Page images and extracted text:
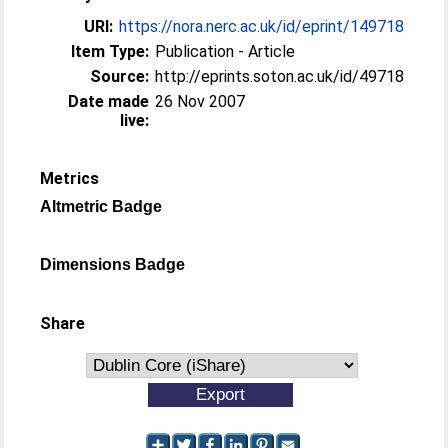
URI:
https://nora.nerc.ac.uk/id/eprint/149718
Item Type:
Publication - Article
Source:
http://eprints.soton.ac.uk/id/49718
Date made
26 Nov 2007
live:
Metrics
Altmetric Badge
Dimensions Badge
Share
---
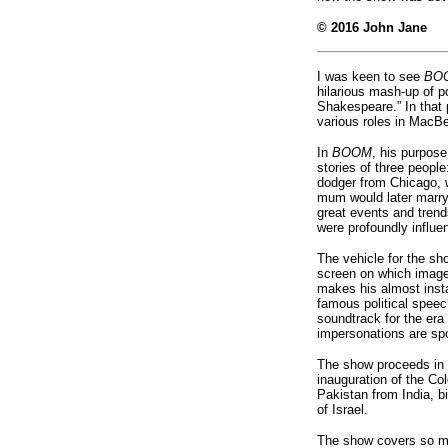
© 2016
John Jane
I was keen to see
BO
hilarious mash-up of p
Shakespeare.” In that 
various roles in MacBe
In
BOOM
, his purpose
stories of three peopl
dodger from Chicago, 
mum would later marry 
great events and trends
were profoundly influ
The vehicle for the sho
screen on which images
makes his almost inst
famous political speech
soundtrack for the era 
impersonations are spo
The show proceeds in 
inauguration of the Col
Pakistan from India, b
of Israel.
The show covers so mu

**PROBLEM DESCRIPTION**. Copy out, exactly and alone, the lines of the entries above between the ones holding "makes his almost inst" and "The show covers so mu", inclusive.

**RESPONSE TO THIS TASK**.
makes his almost inst
famous political speech
soundtrack for the era 
impersonations are spo
The show proceeds in 
inauguration of the Col
Pakistan from India, b
of Israel.
The show covers so mu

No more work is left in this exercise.